EXERCISE GOAL:
Could you repeat, exactly and with no pictures, only the lines from the start of the records through the line containing "re significativement l’efficacité"?

SUPPLIED DATA section start

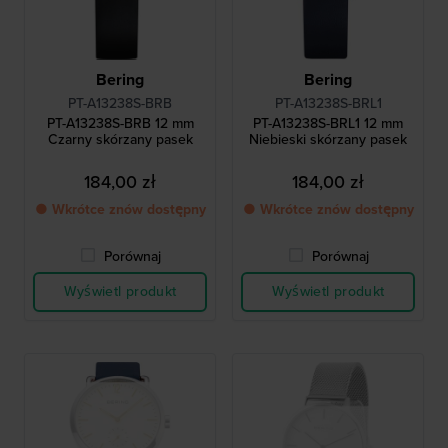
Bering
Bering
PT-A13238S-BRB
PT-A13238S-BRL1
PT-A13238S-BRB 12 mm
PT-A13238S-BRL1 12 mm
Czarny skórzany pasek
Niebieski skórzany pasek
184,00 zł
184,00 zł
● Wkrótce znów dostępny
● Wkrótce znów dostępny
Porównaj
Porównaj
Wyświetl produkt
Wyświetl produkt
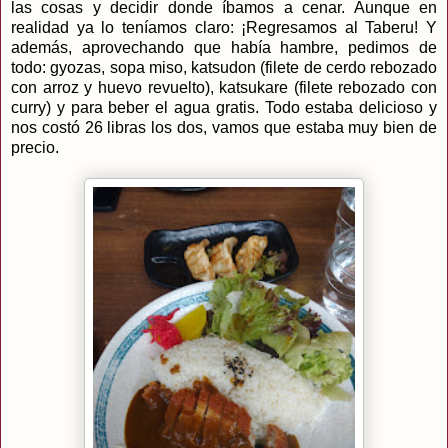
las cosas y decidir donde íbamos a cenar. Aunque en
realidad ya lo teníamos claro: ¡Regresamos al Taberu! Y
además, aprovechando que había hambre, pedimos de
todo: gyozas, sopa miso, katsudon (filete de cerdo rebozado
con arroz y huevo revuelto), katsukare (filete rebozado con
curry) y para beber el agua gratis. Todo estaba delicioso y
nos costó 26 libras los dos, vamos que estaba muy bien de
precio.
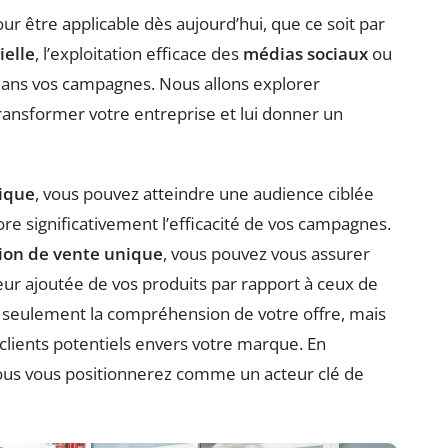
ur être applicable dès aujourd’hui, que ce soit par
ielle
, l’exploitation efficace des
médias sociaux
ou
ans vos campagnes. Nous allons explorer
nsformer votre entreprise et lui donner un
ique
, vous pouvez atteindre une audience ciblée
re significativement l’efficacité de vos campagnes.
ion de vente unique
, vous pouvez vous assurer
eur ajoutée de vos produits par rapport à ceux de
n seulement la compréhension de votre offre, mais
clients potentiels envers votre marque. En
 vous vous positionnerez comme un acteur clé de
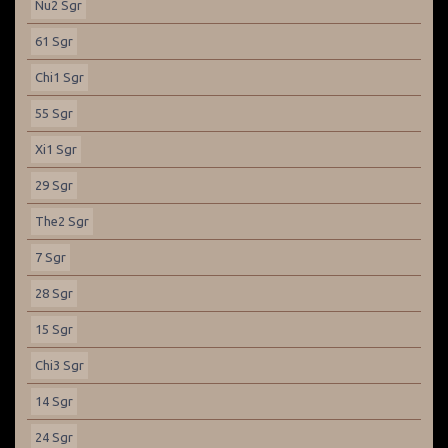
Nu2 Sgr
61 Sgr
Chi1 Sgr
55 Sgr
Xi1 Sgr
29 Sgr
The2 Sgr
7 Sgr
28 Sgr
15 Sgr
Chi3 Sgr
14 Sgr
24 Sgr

SUPPLIED DATA section end

WRITTEN ANSWER:
Bering
Bering
PT-A13238S-BRB
PT-A13238S-BRL1
PT-A13238S-BRB 12 mm
PT-A13238S-BRL1 12 mm
Czarny skórzany pasek
Niebieski skórzany pasek
184,00 zł
184,00 zł
● Wkrótce znów dostępny
● Wkrótce znów dostępny
Porównaj
Porównaj
Wyświetl produkt
Wyświetl produkt
las cosas y decidir donde íbamos a cenar. Aunque en
realidad ya lo teníamos claro: ¡Regresamos al Taberu! Y
además, aprovechando que había hambre, pedimos de
todo: gyozas, sopa miso, katsudon (filete de cerdo rebozado
con arroz y huevo revuelto), katsukare (filete rebozado con
curry) y para beber el agua gratis. Todo estaba delicioso y
nos costó 26 libras los dos, vamos que estaba muy bien de
precio.
ur être applicable dès aujourd’hui, que ce soit par
ielle
, l’exploitation efficace des
médias sociaux
ou
ans vos campagnes. Nous allons explorer
nsformer votre entreprise et lui donner un
ique
, vous pouvez atteindre une audience ciblée
re significativement l’efficacité de vos campagnes.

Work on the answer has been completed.